Adds Stone, “We have hundreds of position-specific work instructions in our document management system. This helps to make sure every employee is properly trained and empowered to succeed.’

 

TRAIN, TRAIN, TRAIN

“We’re very employee-centric,” says Stone. “We have a very rigorous training program. We require that every permanent new hire complete this training loop, which consists of sitting with every department manager throughout the company so that the individual gets a beginning-to-end vision of how the company operates and where and how they themselves contribute to the overall success of the business. This also promotes awareness of our focus on efficiency, and we actively encourage employees to offer suggestions of further efficiencies, even if outside their department and role.

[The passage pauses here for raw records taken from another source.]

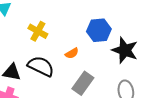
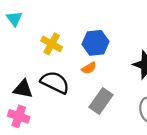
blue hexagon: (99, 30) -> (95, 43), moved

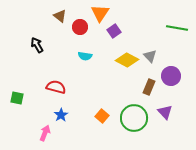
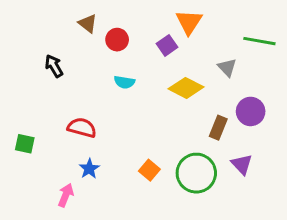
orange triangle: (100, 13) -> (189, 22), moved
gray triangle: (150, 56) -> (227, 67), moved

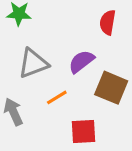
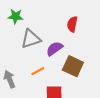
gray triangle: (33, 63) -> (31, 39), moved

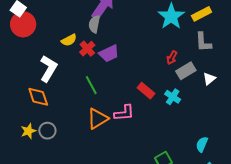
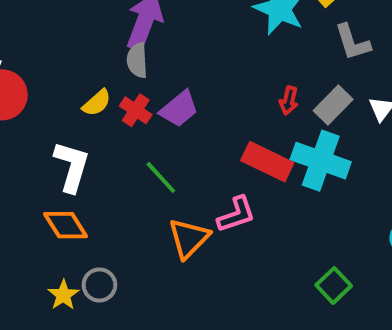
red arrow: (172, 58) -> (289, 100), moved
red rectangle: (146, 91) -> (267, 162), size x1.4
cyan cross: (173, 97) -> (321, 161), size x1.8

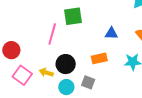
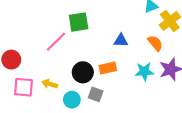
pink line: (52, 34) -> (56, 42), turned 30
black circle: (66, 64) -> (83, 72), moved
pink square: (22, 75) -> (23, 87), turned -30

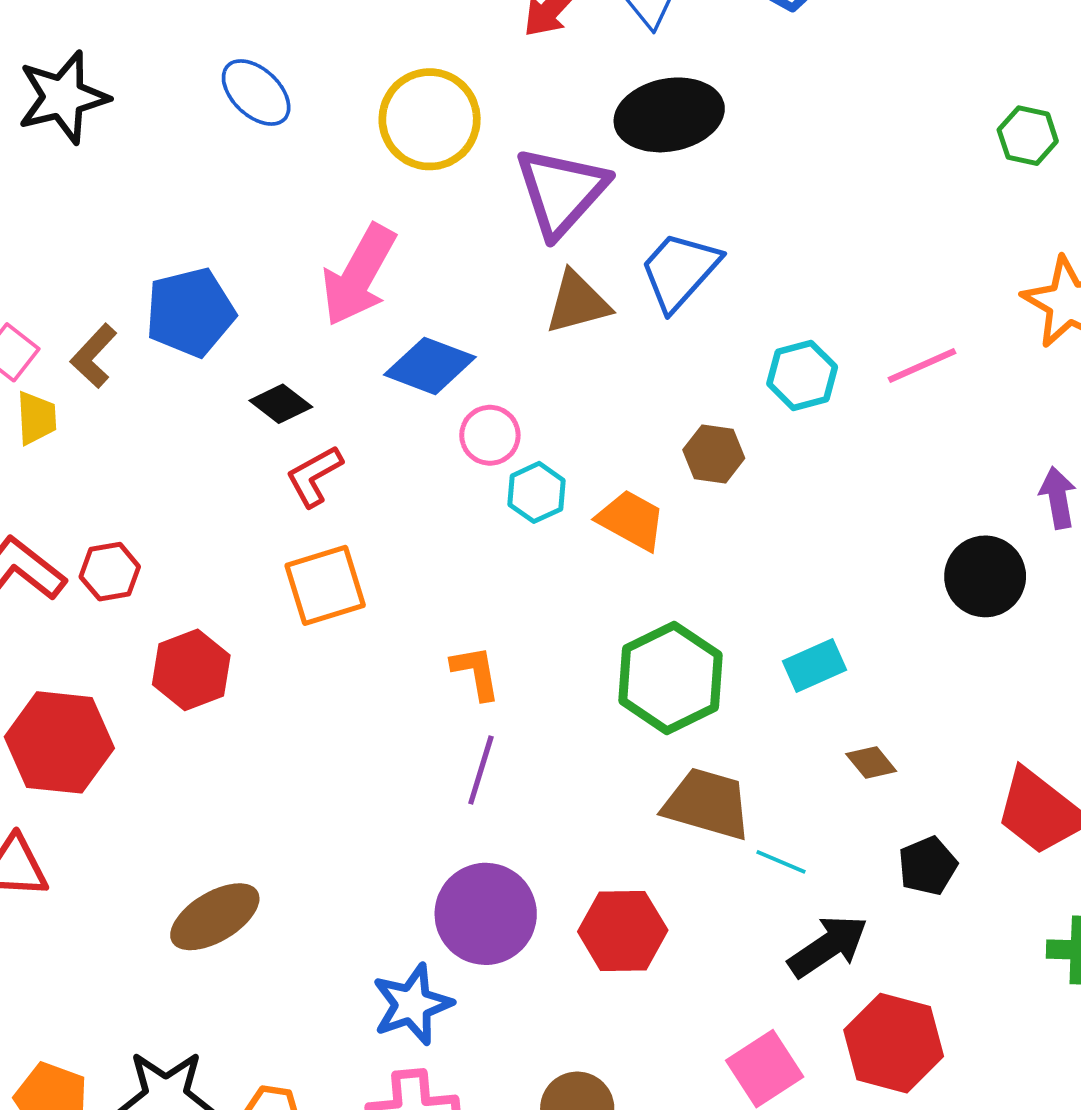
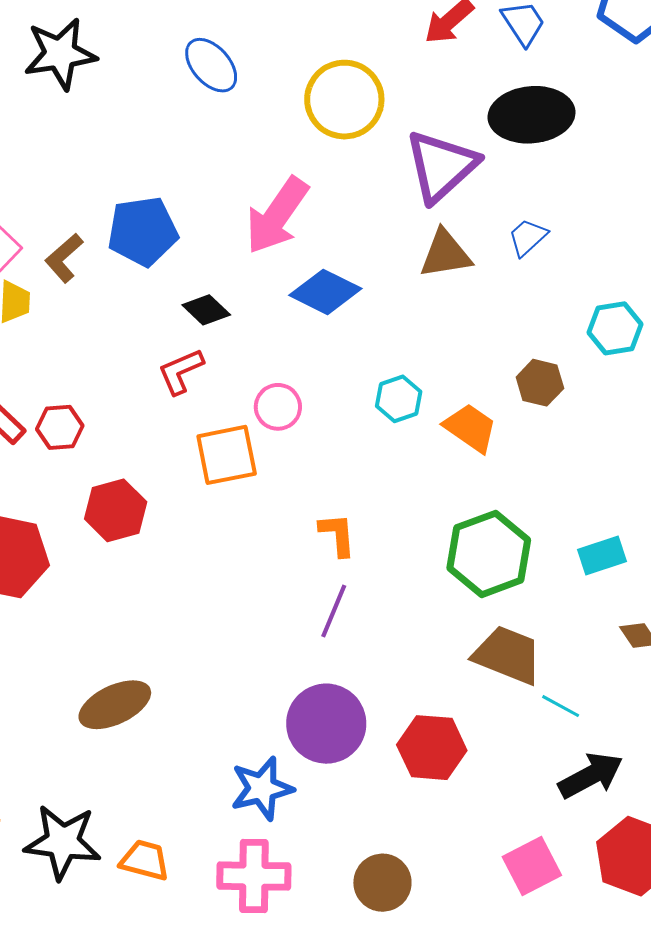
blue trapezoid: (680, 271) -> (528, 237), size x0.6
pink circle: (490, 435) -> (278, 407), moved
red L-shape: (314, 476) -> (181, 371), moved

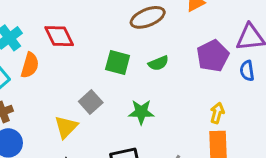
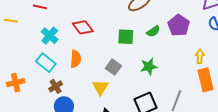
purple pentagon: (213, 56) -> (179, 25), moved
orange semicircle: (30, 65) -> (76, 59), moved

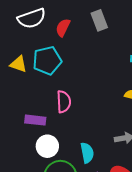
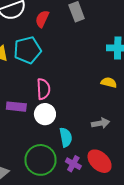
white circle: (47, 146) -> (45, 114), moved

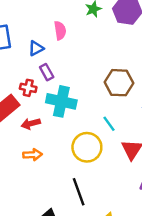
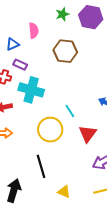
purple rectangle: (47, 72) -> (20, 65), turned -40
brown hexagon: (119, 83) -> (65, 51), moved

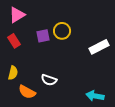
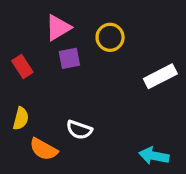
pink triangle: (17, 15) -> (58, 28), moved
yellow circle: (62, 31) -> (110, 37), moved

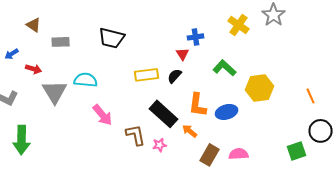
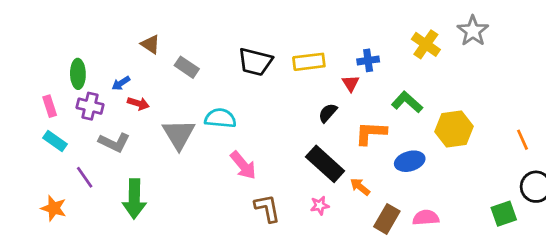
gray rectangle: (61, 42) -> (187, 67), turned 36
red arrow: (34, 69) -> (138, 103), moved
yellow rectangle: (147, 75) -> (309, 62), moved
black semicircle: (175, 76) -> (328, 113), moved
orange L-shape: (198, 105) -> (371, 133), moved, turned 85
brown L-shape: (136, 135) -> (267, 208), moved

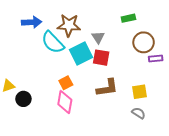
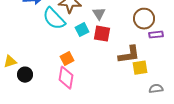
cyan square: (81, 53) -> (82, 30), size x0.6
brown L-shape: (107, 88) -> (129, 55), moved
gray semicircle: (138, 113) -> (156, 89), moved, turned -40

“We also have a Department Training Matrix. All departments operate from the same training matrix document, where we have identified over 460 individual training requirements for the various  positions here. These range from the macro to micro levels and span on-the-job training, web-based training, and offsite classes. Of these 460, over 50% are on-the-job training requirements, much like formal apprenticeships. Some positions can complete our training requirements within a week, while more technical positions can take as long as a year to become fully trained.”